## Big Model Problems and The Limitation of Existing Tools:

Data analytics is undergoing a revolution in many scientific domains. Machine learning becomes a popular method for analytics for which it allows computers to learn from the existing data and make predictions based off it. They have been widely used in computer vision, text mining, advertising, recommender systems, network analysis and genetics. Unfortunately, analyzing such huge data usually exceeds the capability of a single or even a few machines owing to the incredible volume of data available, and thus requires algorithm parallelization at an unprecedented scale. Scaling up these algorithms is challenging because of their prohibitive computation cost, not only the need to process enormous training data in iterations, but also the requirement to synchronize big model in rounds for algorithm convergence. The problem is simply referred as “the big model problem of big data machine learning”.

Many machine learning algorithms were implemented in MapReduce. However, these implementations suffer from repeated input data loading from the distributed file systems and slow disk-based intermediate data synchronization in the shuffling phase. This motivates the design of iterative MapReduce tools which utilize memory for data caching and communication and thus drastically improve the performance of large-scale data processing. Later big data tools have expanded rapidly and form an open-source software stack. Their programming models are not limited to MapReduce and iterative MapReduce. In graph processing tools, input data are abstracted as a graph and processed in iterations, while intermediate data per iteration are expressed as messages transmitted between vertices. In parameter servers, model parameters are stored in a set of server machines and they can be retrieved asynchronously in parallel processing.

While in contemporary tools performance is improved with in-memory caching, observations show that the parallelization of these iterative applications still suffers from two issues. To simplify the programming process, many tools’ design tries to fix the parallel execution flow and developers are only required to fill the bodies of user functions. However this results in limited support of the synchronization patterns. The parallelization performance suffers from performance inefficiency due to in-proper usage of synchronization patterns. To avoid this issue, some work turn to use MPI to develop machine learning applications. However, these applications developed achieve high performance but fall into the complicated code bases since MPI only provides basic communication operations.

## Harp Highlights:

To solve the problems mentioned above, the Harp’s approach is to use collective communication techniques to improve the performance of model synchronization in parallel machine learning. Therefore a MapCollective programming model is extended from the original MapReduce programming model. Similar to the MapReduce model, the MapCollective model still read key-value pairs as inputs. However, instead of using the shuffling phase, Harp uses optimized collective communication operations for data movement and provide high-level interfaces with partitioned distributed dataset abstractions for various synchronization patterns in iterative machine learning computation. These enhancements are designed as plug-ins to Hadoop so Harp can enrich the whole big data software stack.

With the Harp framework, the project focuses on building a machine learning library with the programming interfaces provided. Our research shows parallel machine learning applications can be categorized to four types of computation models.
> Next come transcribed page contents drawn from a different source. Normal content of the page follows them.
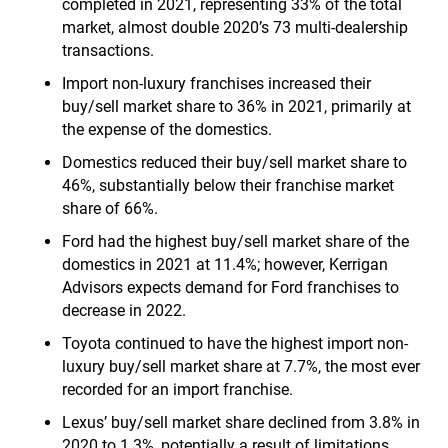
completed in 2021, representing 33% of the total
market, almost double 2020’s 73 multi-dealership
transactions.
Import non-luxury franchises increased their
buy/sell market share to 36% in 2021, primarily at
the expense of the domestics.
Domestics reduced their buy/sell market share to
46%, substantially below their franchise market
share of 66%.
Ford had the highest buy/sell market share of the
domestics in 2021 at 11.4%; however, Kerrigan
Advisors expects demand for Ford franchises to
decrease in 2022.
Toyota continued to have the highest import non-
luxury buy/sell market share at 7.7%, the most ever
recorded for an import franchise.
Lexus’ buy/sell market share declined from 3.8% in
2020 to 1.3%, potentially a result of limitations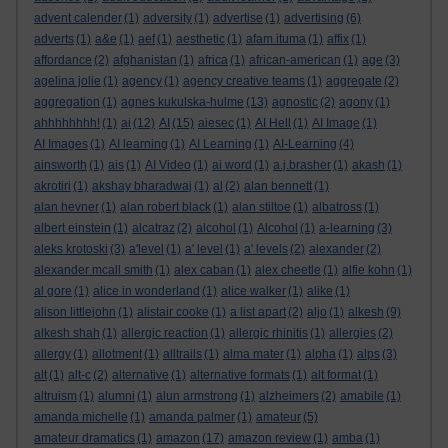
advent calender
(1)
adversity
(1)
advertise
(1)
advertising
(6)
adverts
(1)
a&e
(1)
aef
(1)
aesthetic
(1)
afam ituma
(1)
affix
(1)
affordance
(2)
afghanistan
(1)
africa
(1)
african-american
(1)
age
(3)
agelina jolie
(1)
agency
(1)
agency creative teams
(1)
aggregate
(2)
aggregation
(1)
agnes kukulska-hulme
(13)
agnostic
(2)
agony
(1)
ahhhhhhhh!
(1)
ai
(12)
AI
(15)
aiesec
(1)
AI Hell
(1)
AI Image
(1)
AI Images
(1)
AI learning
(1)
AI Learning
(1)
AI-Learning
(4)
ainsworth
(1)
ais
(1)
AI Video
(1)
ai word
(1)
a.j.brasher
(1)
akash
(1)
akrotiri
(1)
akshay bharadwaj
(1)
al
(2)
alan bennett
(1)
alan hevner
(1)
alan robert black
(1)
alan stiltoe
(1)
albatross
(1)
albert einstein
(1)
alcatraz
(2)
alcohol
(1)
Alcohol
(1)
a-learning
(3)
aleks krotoski
(3)
a'level
(1)
a' level
(1)
a' levels
(2)
alexander
(2)
alexander mcall smith
(1)
alex caban
(1)
alex cheetle
(1)
alfie kohn
(1)
al gore
(1)
alice in wonderland
(1)
alice walker
(1)
alike
(1)
alison littlejohn
(1)
alistair cooke
(1)
a list apart
(2)
aljo
(1)
alkesh
(9)
alkesh shah
(1)
allergic reaction
(1)
allergic rhinitis
(1)
allergies
(2)
allergy
(1)
allotment
(1)
alltrails
(1)
alma mater
(1)
alpha
(1)
alps
(3)
alt
(1)
alt-c
(2)
alternative
(1)
alternative formats
(1)
alt format
(1)
altruism
(1)
alumni
(1)
alun armstrong
(1)
alzheimers
(2)
amabile
(1)
amanda michelle
(1)
amanda palmer
(1)
amateur
(5)
amateur dramatics
(1)
amazon
(17)
amazon review
(1)
amba
(1)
The classification of the computation models is based on the synchronization patterns and the effectiveness of the model parameter update. These computation models are mapped to the Harp programming interfaces to simplify the programming of machine learning applications. In sum, the Harp’s contribution includes:

Harp provides a collective communication library as a Hadoop plug-in and a set of Map-Collective programming interfaces to develop iterative machine learning applications with various synchronization patterns.

Four parallel computation models are categorized to characterize the parallelization of machine learning applications. “Allreduce” and “Rotation” based Computation models can be mapped to the Harp collective communication interfaces in order to simplify the implementation of parallel machine learning applications.
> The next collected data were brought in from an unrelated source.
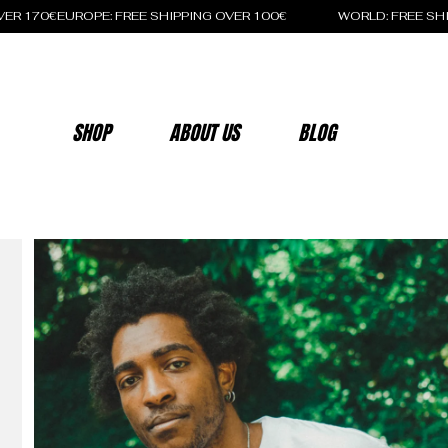
OVER 170€
SHOP
ABOUT US
BLOG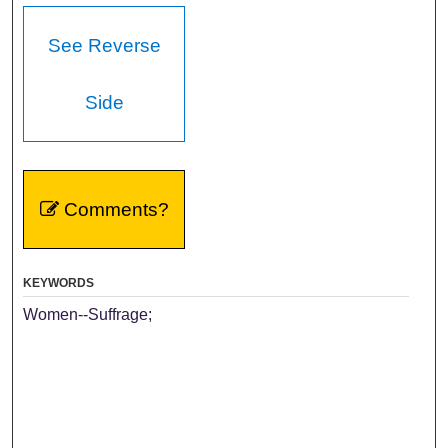
See Reverse
Side
Comments?
KEYWORDS
Women--Suffrage;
A collection of machine learning algorithms are implemented, including K-means Clustering, Multiclass Logistic Regression (MLR), Support Vector Machine (SVM), Latent Dirichlet Allocation (LDA) and Matrix Factorization (MF). Our experiment results of LDA implementations reveal that the “Rotation” based computation model is faster than the “Allreduce” type computation model. Now three algorithms are built on top of model rotation: Collapsed Gibbs Sampling (CGS) for LDA, Stochastic Gradient Descent (SGD) and Cyclic Coordinate Descent (CCD) for MF. The performance results on an Intel Haswell cluster show that our solution achieves faster model convergence speed and higher scalability compared with other related work.